* Problem to solve
Without the pictures, output the lines of the material from the very first through the one that holds "La Audiencia Nacional española examina".

* Data records
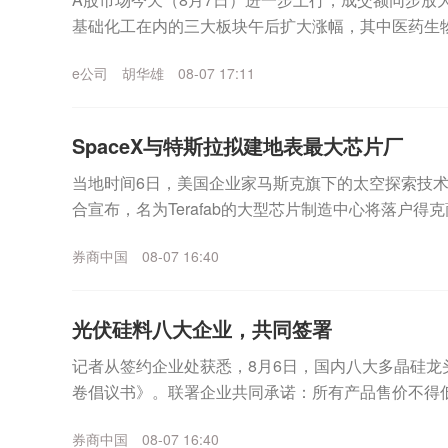
基础化工在内的三大板块午后扩大涨幅，其中医药生
创最近一个月最大单日涨幅。A股市场进一步上行 30股.
e公司
胡华雄
08-07 17:11
SpaceX与特斯拉拟建地表最大芯片厂
当地时间6日，美国企业家马斯克旗下的太空探索技术公
合宣布，名为Terafab的大型芯片制造中心将落户
期投资额达168亿美元。据了解，Teraf...
券商中国
08-07 16:40
光伏硅料八大企业，共同签署
记者从签约企业处获悉，8月6日，国内八大多晶硅龙
卷倡议书》。联署企业共同承诺：所有产品售价不得
举报；同时严格执行能耗新标准，主动出清高耗能落后产
券商中国
08-07 16:40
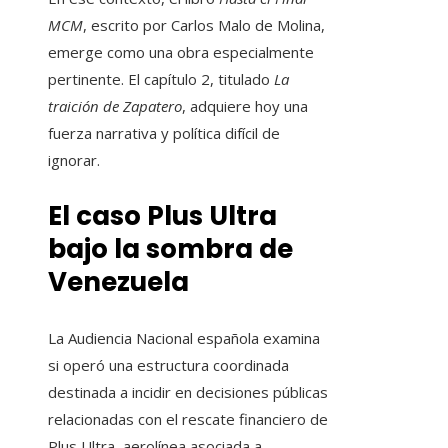
MCM
, escrito por Carlos Malo de Molina,
emerge como una obra especialmente
pertinente. El capítulo 2, titulado
La
traición de Zapatero
, adquiere hoy una
fuerza narrativa y política difícil de
ignorar.
El caso Plus Ultra
bajo la sombra de
Venezuela
La Audiencia Nacional española examina
si operó una estructura coordinada
destinada a incidir en decisiones públicas
relacionadas con el rescate financiero de
Plus Ultra, aerolínea asociada a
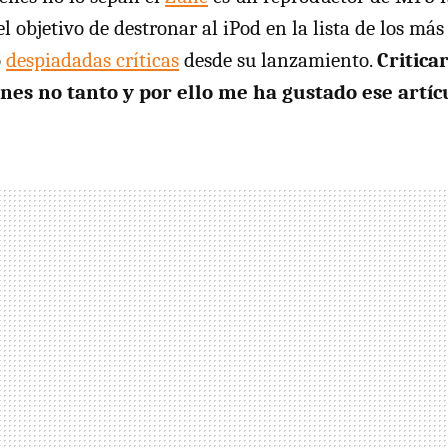
l objetivo de destronar al iPod en la lista de los más
o
despiadadas críticas
desde su lanzamiento.
Criticar
nes no tanto y por ello me ha gustado ese artíc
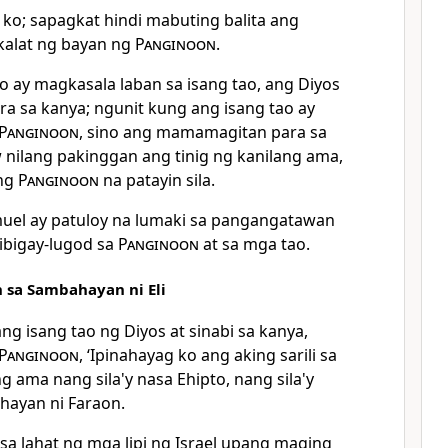
o; sapagkat hindi mabuting balita ang
akalat ng bayan ng
Panginoon
.
o ay magkasala laban sa isang tao, ang Diyos
 sa kanya; ngunit kung ang isang tao ay
Panginoon
, sino ang mamamagitan para sa
w nilang pakinggan ang tinig ng kanilang ama,
 ng
Panginoon
na patayin sila.
uel ay patuloy na lumaki sa pangangatawan
ibigay-lugod sa
Panginoon
at sa mga tao.
 sa Sambahayan ni Eli
ng isang tao ng Diyos at sinabi sa kanya,
Panginoon
, ‘Ipinahayag ko ang aking sarili sa
 ama nang sila'y nasa Ehipto, nang sila'y
hayan ni Faraon.
sa lahat ng mga lipi ng Israel upang maging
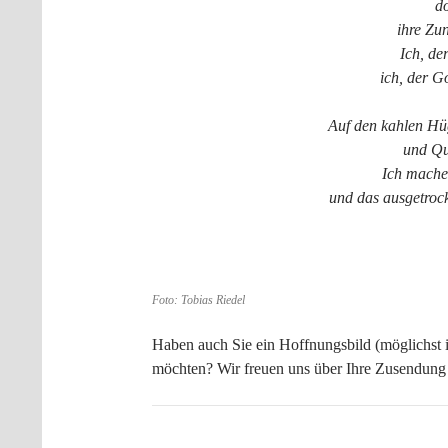
do
ihre Zun
Ich, de
ich, der Go
Auf den kahlen Hü
und Que
Ich mache
und das ausgetroc
Foto: Tobias Riedel
Haben auch Sie ein Hoffnungsbild (möglichst i
möchten? Wir freuen uns über Ihre Zusendun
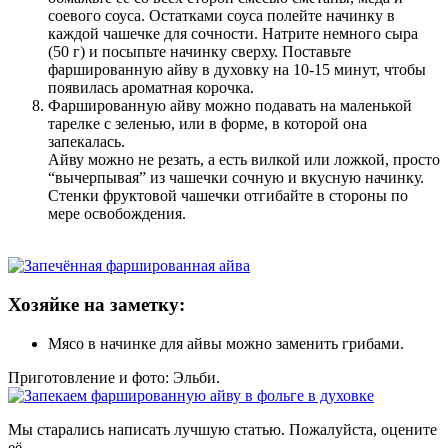
соевого соуса. Остатками соуса полейте начинку в
каждой чашечке для сочности. Натрите немного сыра
(50 г) и посыпьте начинку сверху. Поставьте
фаршированную айву в духовку на 10-15 минут, чтобы
появилась ароматная корочка.
Фаршированную айву можно подавать на маленькой
тарелке с зеленью, или в форме, в которой она
запекалась.
Айву можно не резать, а есть вилкой или ложкой, просто
“вычерпывая” из чашечки сочную и вкусную начинку.
Стенки фруктовой чашечки отгибайте в стороны по
мере освобождения.
Хозяйке на заметку:
Мясо в начинке для айвы можно заменить грибами.
Приготовление и фото: Эльби.
Мы старались написать лучшую статью. Пожалуйста, оцените
её.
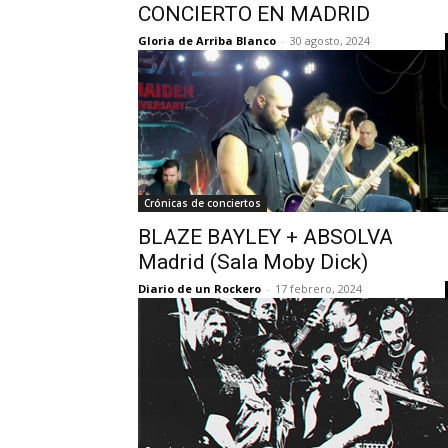
CONCIERTO EN MADRID
Gloria de Arriba Blanco
-
30 agosto, 2024
Crónicas de conciertos
BLAZE BAYLEY + ABSOLVA
Madrid (Sala Moby Dick)
Diario de un Rockero
-
17 febrero, 2024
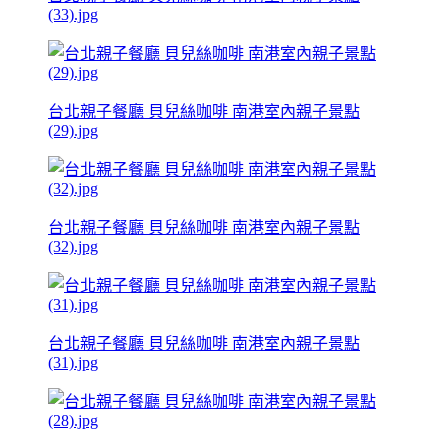
(33).jpg
台北親子餐廳 貝兒絲咖啡 南港室內親子景點
(29).jpg
台北親子餐廳 貝兒絲咖啡 南港室內親子景點
(32).jpg
台北親子餐廳 貝兒絲咖啡 南港室內親子景點
(31).jpg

* Your solution
基础化工在内的三大板块午后扩大涨幅，其中医药生
创最近一个月最大单日涨幅。A股市场进一步上行 30股.
e公司
胡华雄
08-07 17:11
SpaceX与特斯拉拟建地表最大芯片厂
当地时间6日，美国企业家马斯克旗下的太空探索技术公
合宣布，名为Terafab的大型芯片制造中心将落户
期投资额达168亿美元。据了解，Teraf...
券商中国
08-07 16:40
光伏硅料八大企业，共同签署
记者从签约企业处获悉，8月6日，国内八大多晶硅龙
卷倡议书》。联署企业共同承诺：所有产品售价不得
举报；同时严格执行能耗新标准，主动出清高耗能落后产
券商中国
08-07 16:40
MCM
, escrito por Carlos Malo de Molina,
emerge como una obra especialmente
pertinente. El capítulo 2, titulado
La
traición de Zapatero
, adquiere hoy una
fuerza narrativa y política difícil de
ignorar.
El caso Plus Ultra
bajo la sombra de
Venezuela
La Audiencia Nacional española examina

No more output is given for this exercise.